━━━ EXERCISE INPUT
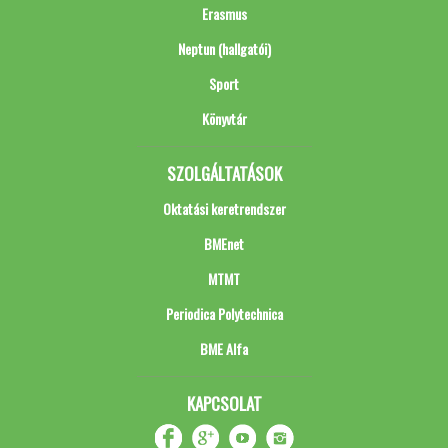
Erasmus
Neptun (hallgatói)
Sport
Könyvtár
SZOLGÁLTATÁSOK
Oktatási keretrendszer
BMEnet
MTMT
Periodica Polytechnica
BME Alfa
KAPCSOLAT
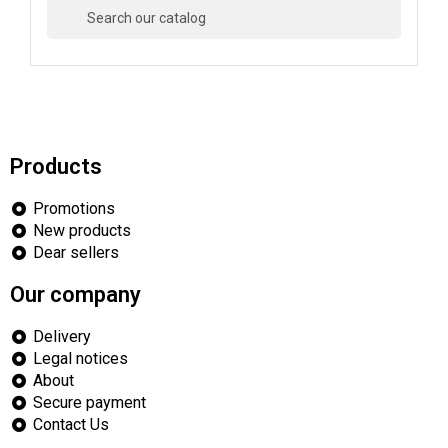

Products
Promotions
New products
Dear sellers
Our company
Delivery
Legal notices
About
Secure payment
Contact Us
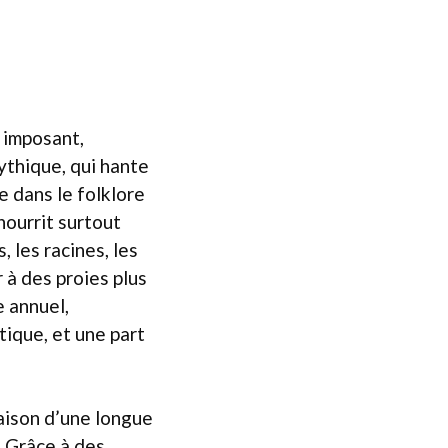
s imposant,
thique, qui hante
e dans le folklore
 nourrit surtout
 les racines, les
 à des proies plus
e annuel,
ique, et une part
raison d’une longue
. Grâce à des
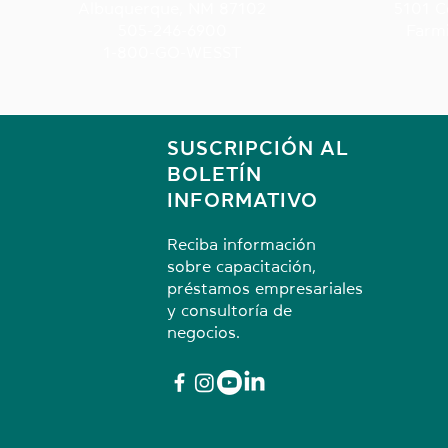
Albuquerque, NM 87102
5101 C
505-246-6900
Farm
1-800-GO-WESST
SUSCRIPCIÓN AL
BOLETÍN
INFORMATIVO
Reciba información
sobre capacitación,
préstamos empresariales
y consultoría de
negocios.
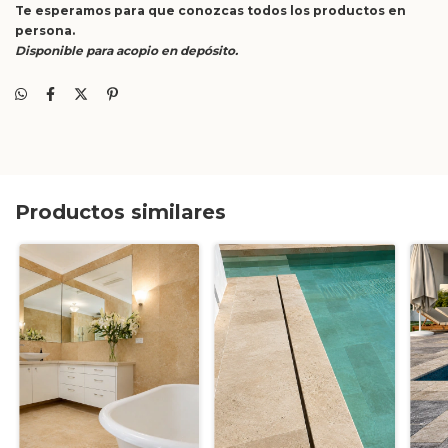
Te esperamos para que conozcas todos los productos en
persona.
Disponible para acopio en depósito.
Productos similares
━━━━━━
**PROBLEM DETAILS:**
Return all the lines above exactly; none of the pictures should appear.

**RESPONSE TO THE TASK:**
Erasmus
Neptun (hallgatói)
Sport
Könyvtár
SZOLGÁLTATÁSOK
Oktatási keretrendszer
BMEnet
MTMT
Periodica Polytechnica
BME Alfa
KAPCSOLAT

Products
Promotions
New products
Dear sellers
Our company
Delivery
Legal notices
About
Secure payment
Contact Us
s imposant,
thique, qui hante
e dans le folklore
 nourrit surtout
 les racines, les
 à des proies plus
e annuel,
ique, et une part
raison d’une longue
. Grâce à des
Albuquerque, NM 87102
5101 C
505-246-6900
Farm
1-800-GO-WESST
SUSCRIPCIÓN AL
BOLETÍN
INFORMATIVO
Reciba información
sobre capacitación,
préstamos empresariales
y consultoría de
negocios.
Te esperamos para que conozcas todos los productos en
persona.
Disponible para acopio en depósito.
Productos similares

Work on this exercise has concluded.